On Wed, 2020-09-30 at 17:57 -0700, Pablo Estrada wrote:
> **This message came from an external sender.** 
> 
> You may need to set those up in setup.py so that the code runs in every
> worker at startup.
> 
> On Wed, Sep 30, 2020, 10:16 AM Ross Vandegrift <
> ross.vandegr...@cleardata.com> wrote:
> > I see - it'd be great if the s3 io code would accept a boto session, so
> > the
> > default process could be overridden.
> > 
> > But it looks like the module lazy loads boto3 and uses the default
> > session.  So I think it'll work if we setup SDK env vars before the
> > pipeline
> > code.
> > 
> > i.e., we'll try something like:
> > 
> > os.environ['AWS_ROLE_ARN'] = 'aws:arn:...'
> > os.environ['AWS_ROLE_SESSION_NAME'] = 'my-beam-pipeline'
> > os.environ['AWS_WEB_IDENTITY_TOKEN_FILE'] = '/path/to/id_token'
> > 
> > with beam.Pipline(...) as p:
> > ...
> > 
> > Ross
> > 
> > On Tue, 2020-09-29 at 14:29 -0700, Pablo Estrada wrote:
> > > **This message came from an external sender.** 
> > > 
> > > Hi Ross,
> > > it seems that this feature is missing (e.g. passing a pipeline option
> > with
> > > authentication information for AWS). I'm sorry about that - that's
> > pretty
> > > annoying.
> > > I wonder if you can use the setup.py file to add the default
> > configuration
> > > yourself while we have appropriate support for a pipeline option-based
> > > authentication. Could you try adding this default config on setup.py?
> > > Best
> > > -P.
> > > 
> > > On Tue, Sep 29, 2020 at 11:16 AM Ross Vandegrift <
> > > ross.vandegr...@cleardata.com> wrote:
> > > > Hello all,
> > > > 
> > > > I have a python pipeline that writes data to an s3 bucket.  On my
> > laptop
> > > > it
> > > > picks up the SDK credentials from my boto3 config and works great.
> > > > 
> > > > Is is possible to provide credentials explicitly?  I'd like to use
> > remote
> > > > dataflow runners, which won't have implicit AWS credentials available.
> > > > 
> > > > Thanks,
> > > > Ross
> > > > 
> > > 
> > > This message came from an external source. Please exercise caution when
> > > opening attachments or clicking on links.
> > 
> 
> This message came from an external source. Please exercise caution when
> opening attachments or clicking on links.
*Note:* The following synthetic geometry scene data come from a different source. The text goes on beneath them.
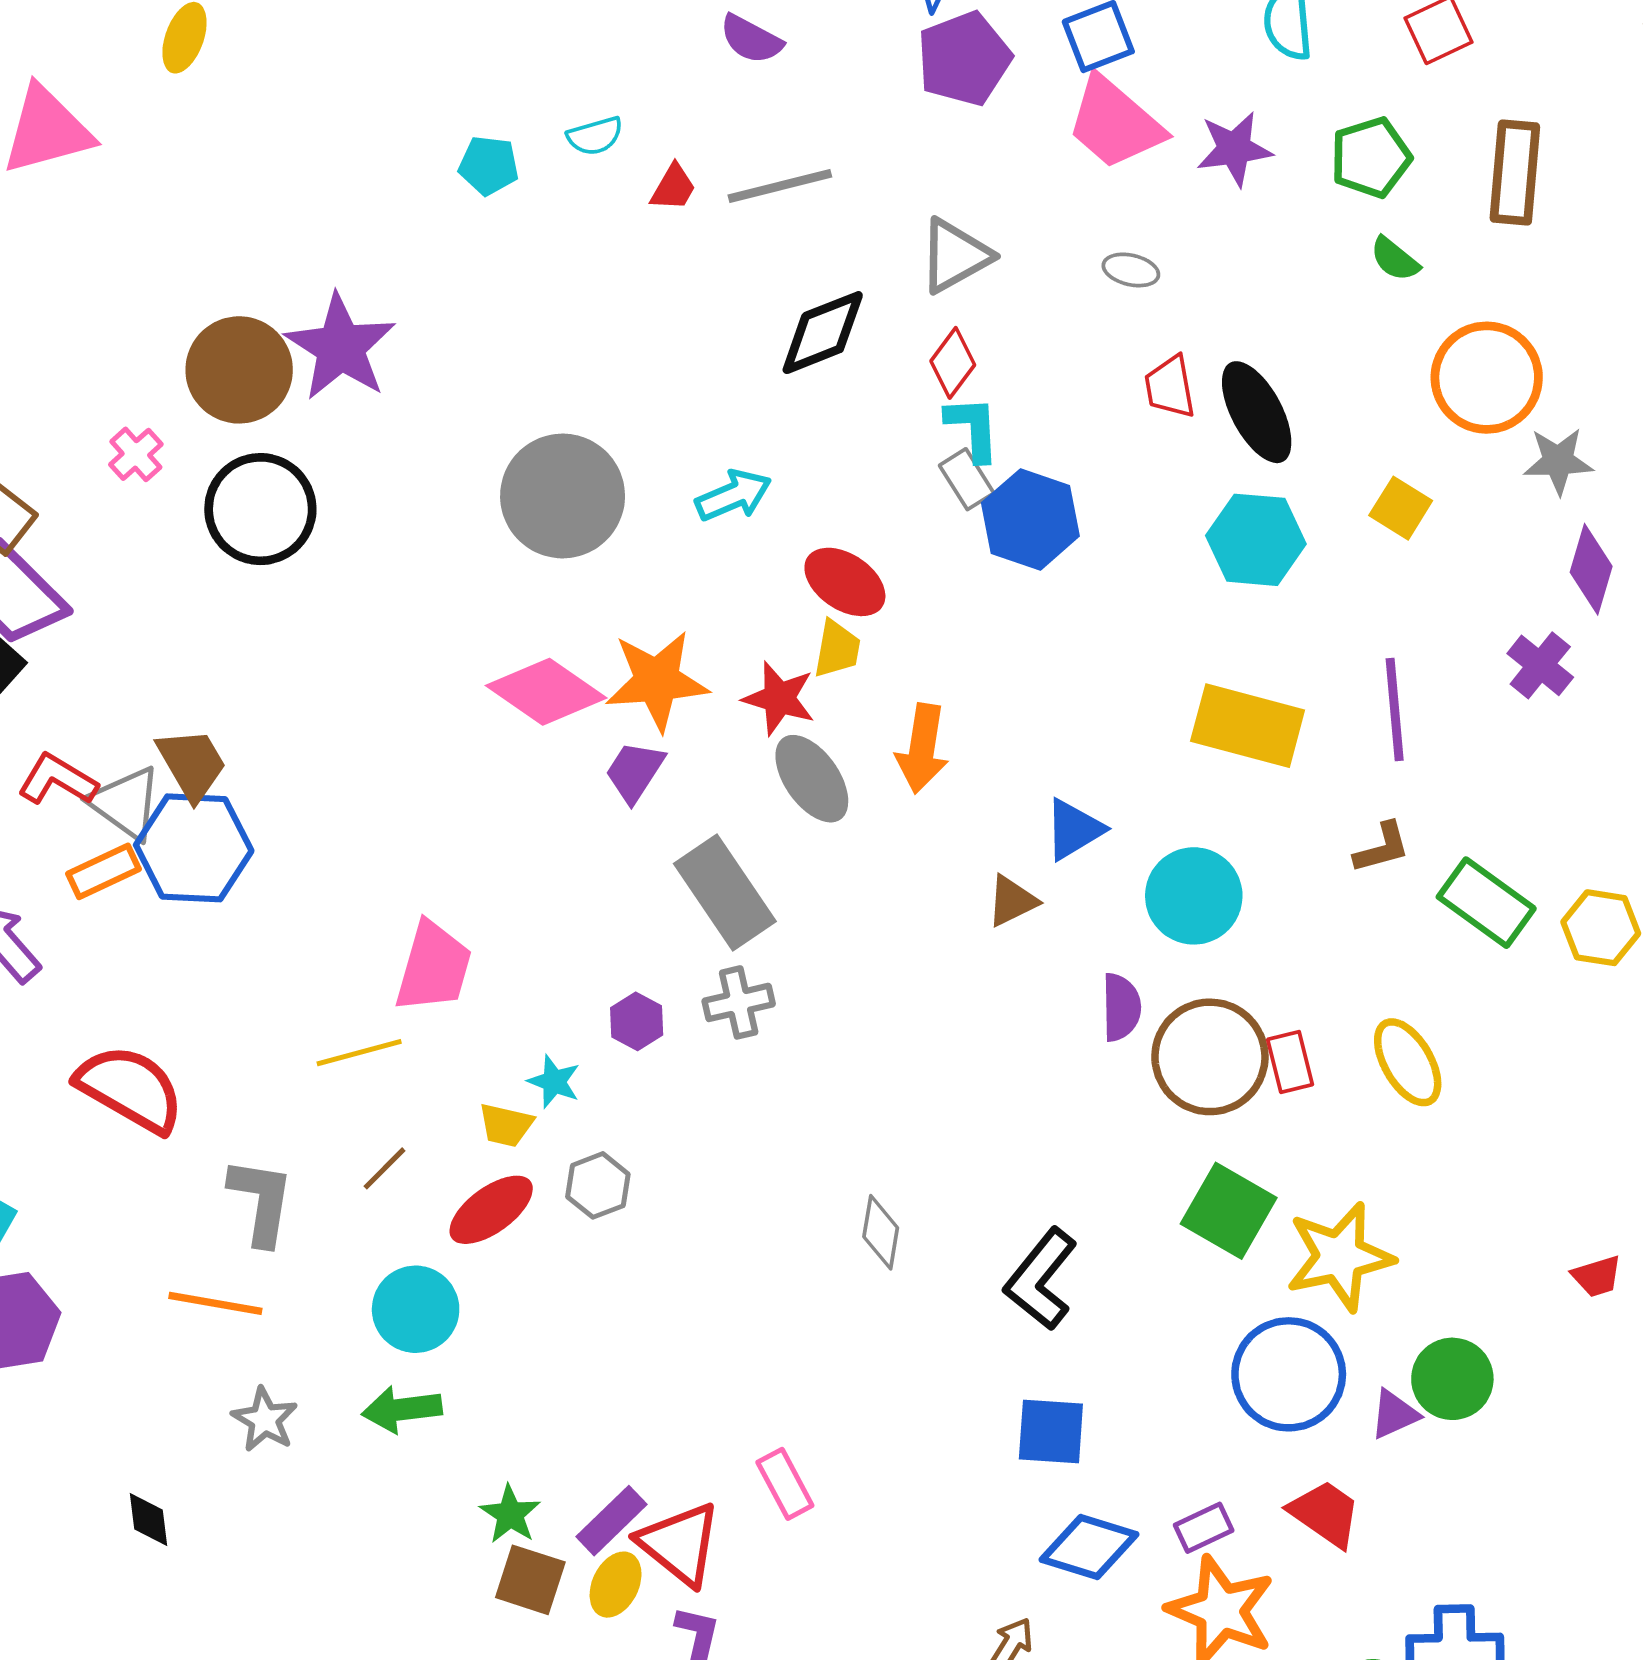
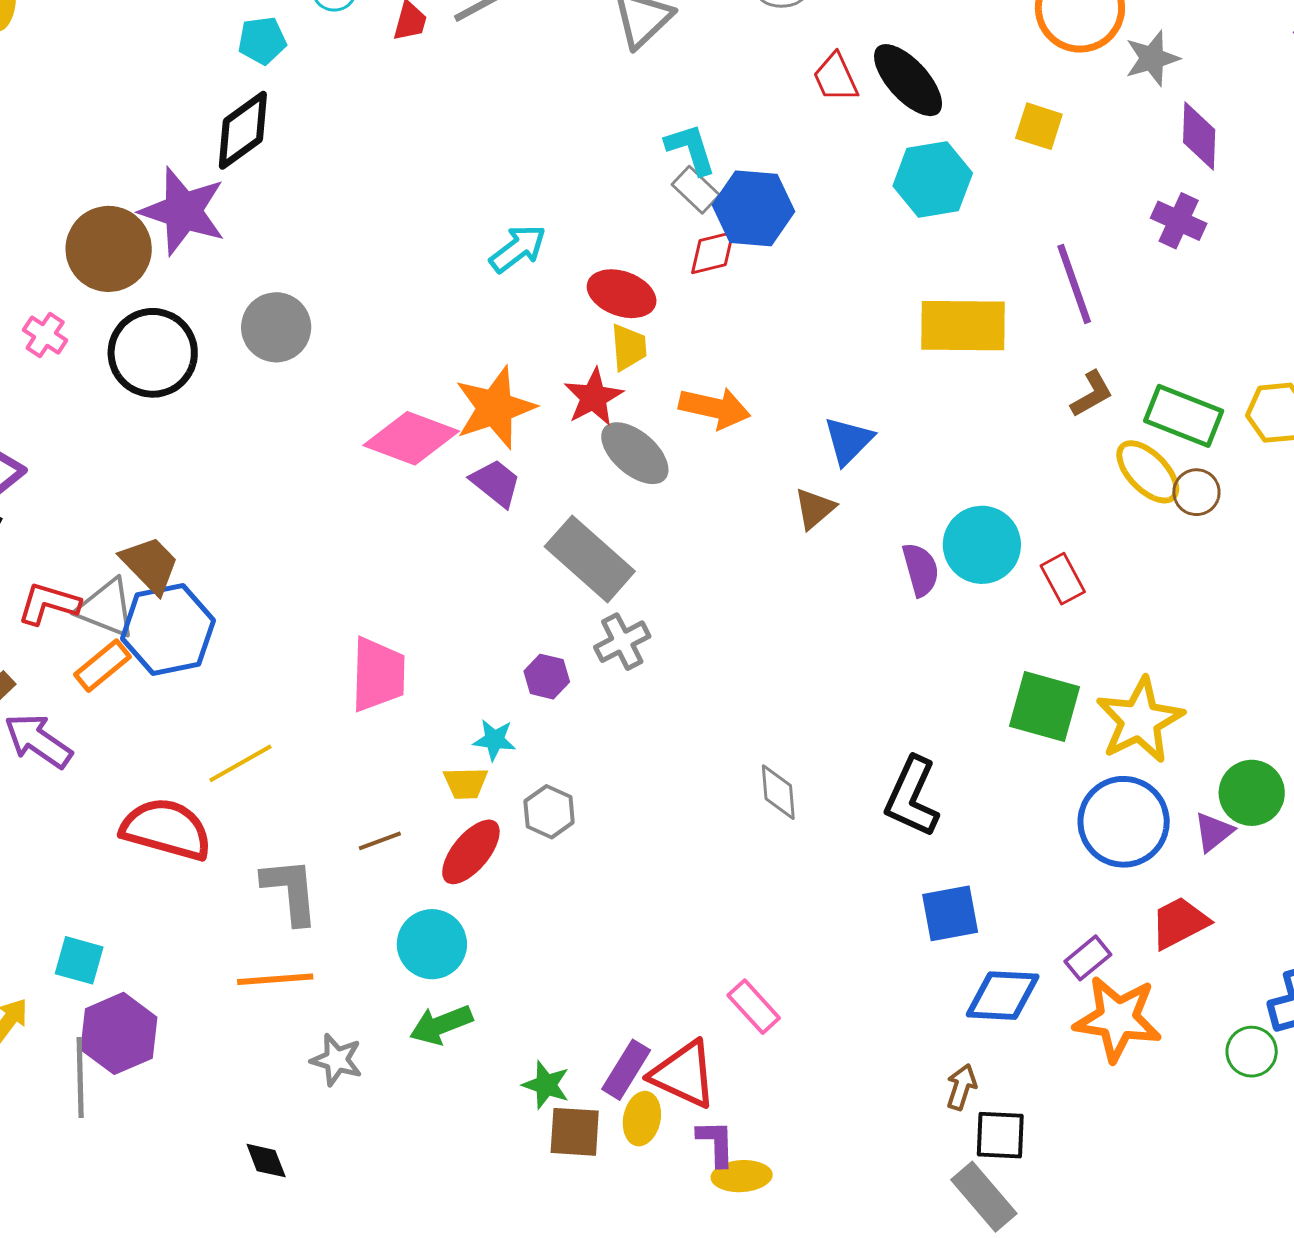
black diamond: (823, 333) -> (243, 130), moved
red diamond: (953, 363) -> (713, 253), moved, turned 54
gray circle: (563, 496) -> (276, 327), moved, size x0.7
red star: (779, 698) -> (593, 397), turned -30
orange arrow: (922, 749) -> (715, 408), turned -72
purple trapezoid: (635, 772) -> (496, 483), turned 110
cyan circle: (1194, 896) -> (982, 545), moved
yellow line: (359, 1053) -> (240, 763), moved
brown circle: (1210, 1057) -> (1196, 492), moved, size x0.5
yellow ellipse: (1408, 1062) -> (1148, 472), moved
brown line: (384, 1168) -> (380, 841), turned 39
red trapezoid: (1325, 1514) -> (1179, 923), turned -48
Re: Provide credentials for s3 writes

2020-09-30 Thread Ross Vandegrift
I see - it'd be great if the s3 io code would accept a boto session, so the
default process could be overridden.

But it looks like the module lazy loads boto3 and uses the default
session.  So I think it'll work if we setup SDK env vars before the pipeline
code.

i.e., we'll try something like:

os.environ['AWS_ROLE_ARN'] = 'aws:arn:...'
os.environ['AWS_ROLE_SESSION_NAME'] = 'my-beam-pipeline'
os.environ['AWS_WEB_IDENTITY_TOKEN_FILE'] = '/path/to/id_token'

with beam.Pipline(...) as p:
...

Ross

On Tue, 2020-09-29 at 14:29 -0700, Pablo Estrada wrote:
> **This message came from an external sender.** 
> 
> Hi Ross,
> it seems that this feature is missing (e.g. passing a pipeline option with
> authentication information for AWS). I'm sorry about that - that's pretty
> annoying.
> I wonder if you can use the setup.py file to add the default configuration
> yourself while we have appropriate support for a pipeline option-based
> authentication. Could you try adding this default config on setup.py?
> Best
> -P.
> 
> On Tue, Sep 29, 2020 at 11:16 AM Ross Vandegrift <
> ross.vandegr...@cleardata.com> wrote:
> > Hello all,
> > 
> > I have a python pipeline that writes data to an s3 bucket.  On my laptop
> > it
> > picks up the SDK credentials from my boto3 config and works great.
> > 
> > Is is possible to provide credentials explicitly?  I'd like to use remote
> > dataflow runners, which won't have implicit AWS credentials available.
> > 
> > Thanks,
> > Ross
> > 
> 
> This message came from an external source. Please exercise caution when
> opening attachments or clicking on links.